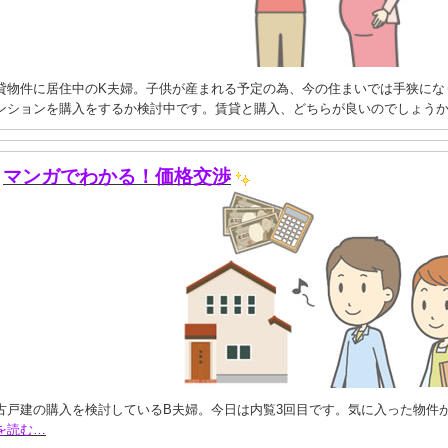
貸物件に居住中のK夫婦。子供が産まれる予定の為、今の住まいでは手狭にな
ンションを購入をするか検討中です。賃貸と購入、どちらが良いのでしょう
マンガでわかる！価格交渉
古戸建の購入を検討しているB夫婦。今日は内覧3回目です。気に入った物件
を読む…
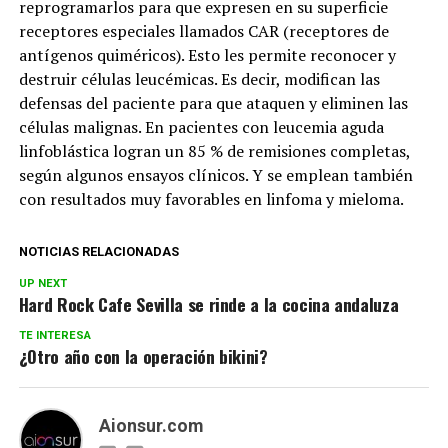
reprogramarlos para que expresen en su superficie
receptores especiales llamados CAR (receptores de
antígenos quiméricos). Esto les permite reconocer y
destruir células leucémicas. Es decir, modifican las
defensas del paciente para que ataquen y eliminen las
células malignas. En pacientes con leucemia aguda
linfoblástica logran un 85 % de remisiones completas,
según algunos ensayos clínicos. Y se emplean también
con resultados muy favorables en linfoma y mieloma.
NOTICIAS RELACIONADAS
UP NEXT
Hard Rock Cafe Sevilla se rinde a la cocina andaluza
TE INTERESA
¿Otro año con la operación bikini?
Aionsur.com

+ + +

| Task prompt |
For this exercise, repeat word for word only the lines from the one containing "ンションを購入をするか検討中です。賃貸と購入、どちらが良いのでしょう" through the end of the data, including both. Pictures do not go in the copy.

| Solution |
ンションを購入をするか検討中です。賃貸と購入、どちらが良いのでしょう
マンガでわかる！価格交渉
古戸建の購入を検討しているB夫婦。今日は内覧3回目です。気に入った物件
を読む…
reprogramarlos para que expresen en su superficie
receptores especiales llamados CAR (receptores de
antígenos quiméricos). Esto les permite reconocer y
destruir células leucémicas. Es decir, modifican las
defensas del paciente para que ataquen y eliminen las
células malignas. En pacientes con leucemia aguda
linfoblástica logran un 85 % de remisiones completas,
según algunos ensayos clínicos. Y se emplean también
con resultados muy favorables en linfoma y mieloma.
NOTICIAS RELACIONADAS
UP NEXT
Hard Rock Cafe Sevilla se rinde a la cocina andaluza
TE INTERESA
¿Otro año con la operación bikini?
Aionsur.com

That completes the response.